▶ **PROBLEM STATEMENT**
Only an exact copy of the lines from the one containing "Outline 'spleen'; reply" through the last line of the material below belongs in the answer, with no pictures.

[DATA TO USE Boundary: Start]

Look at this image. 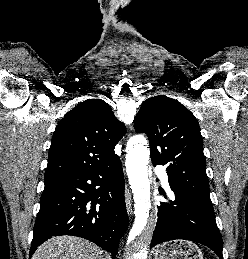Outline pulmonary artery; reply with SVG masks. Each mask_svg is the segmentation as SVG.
<instances>
[{
    "label": "pulmonary artery",
    "mask_w": 248,
    "mask_h": 259,
    "mask_svg": "<svg viewBox=\"0 0 248 259\" xmlns=\"http://www.w3.org/2000/svg\"><path fill=\"white\" fill-rule=\"evenodd\" d=\"M157 170L160 172L161 175V181L164 187L169 188V182H168V176L163 170L158 167Z\"/></svg>",
    "instance_id": "e3ab8cb5"
}]
</instances>
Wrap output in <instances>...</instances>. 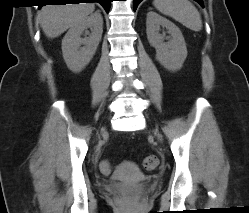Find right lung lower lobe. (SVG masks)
Instances as JSON below:
<instances>
[{"instance_id": "98d812e1", "label": "right lung lower lobe", "mask_w": 249, "mask_h": 213, "mask_svg": "<svg viewBox=\"0 0 249 213\" xmlns=\"http://www.w3.org/2000/svg\"><path fill=\"white\" fill-rule=\"evenodd\" d=\"M82 1H89V3L99 2L105 10L108 12L110 8V3L112 0H46V2H52L55 4H66V3H80ZM41 7V6H39Z\"/></svg>"}]
</instances>
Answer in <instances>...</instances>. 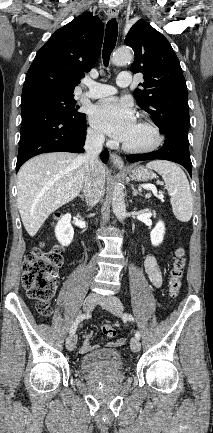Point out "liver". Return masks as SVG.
<instances>
[{"instance_id": "liver-1", "label": "liver", "mask_w": 213, "mask_h": 433, "mask_svg": "<svg viewBox=\"0 0 213 433\" xmlns=\"http://www.w3.org/2000/svg\"><path fill=\"white\" fill-rule=\"evenodd\" d=\"M100 170L105 177L102 163ZM85 177V161L73 153L42 154L20 168L17 205L23 225L31 237L36 235L52 212L79 195Z\"/></svg>"}]
</instances>
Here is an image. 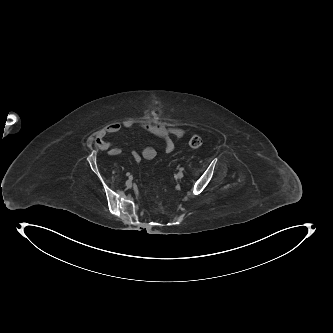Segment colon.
<instances>
[{"label": "colon", "mask_w": 333, "mask_h": 333, "mask_svg": "<svg viewBox=\"0 0 333 333\" xmlns=\"http://www.w3.org/2000/svg\"><path fill=\"white\" fill-rule=\"evenodd\" d=\"M189 145L194 149L199 148L202 145V138L197 134H193L189 139Z\"/></svg>", "instance_id": "colon-1"}]
</instances>
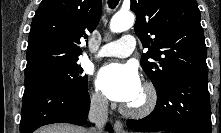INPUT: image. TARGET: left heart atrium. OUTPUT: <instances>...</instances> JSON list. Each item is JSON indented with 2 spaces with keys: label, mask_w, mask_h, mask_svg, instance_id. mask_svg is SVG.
Segmentation results:
<instances>
[{
  "label": "left heart atrium",
  "mask_w": 221,
  "mask_h": 133,
  "mask_svg": "<svg viewBox=\"0 0 221 133\" xmlns=\"http://www.w3.org/2000/svg\"><path fill=\"white\" fill-rule=\"evenodd\" d=\"M97 87L111 100L129 104L142 90L137 70L127 64L112 63L98 72Z\"/></svg>",
  "instance_id": "39dd6f15"
}]
</instances>
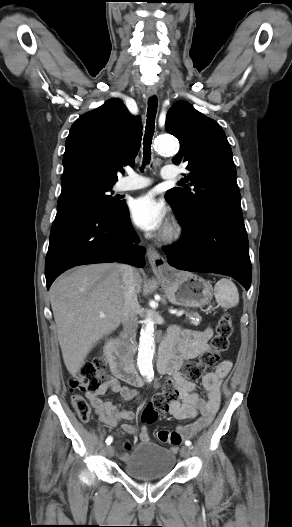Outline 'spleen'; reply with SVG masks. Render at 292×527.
Returning a JSON list of instances; mask_svg holds the SVG:
<instances>
[{"mask_svg":"<svg viewBox=\"0 0 292 527\" xmlns=\"http://www.w3.org/2000/svg\"><path fill=\"white\" fill-rule=\"evenodd\" d=\"M218 304L223 307H235L239 303V293L235 284L229 279H220L214 287Z\"/></svg>","mask_w":292,"mask_h":527,"instance_id":"3e777b00","label":"spleen"}]
</instances>
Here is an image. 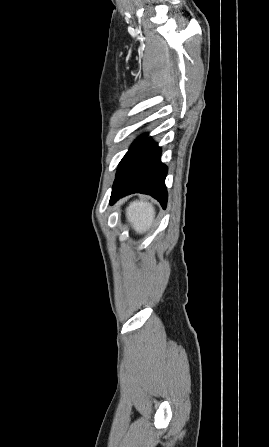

[DATA TO USE Boundary: End]

▶ **RESPONSE FOR THIS EXERCISE**
Outline 'spleen'; reply with SVG masks. Render at 292×527.
Returning a JSON list of instances; mask_svg holds the SVG:
<instances>
[{"mask_svg":"<svg viewBox=\"0 0 292 527\" xmlns=\"http://www.w3.org/2000/svg\"><path fill=\"white\" fill-rule=\"evenodd\" d=\"M218 304L223 307H235L239 303V293L235 284L229 279H220L214 287Z\"/></svg>","mask_w":292,"mask_h":527,"instance_id":"3e777b00","label":"spleen"}]
</instances>
Here is an image. 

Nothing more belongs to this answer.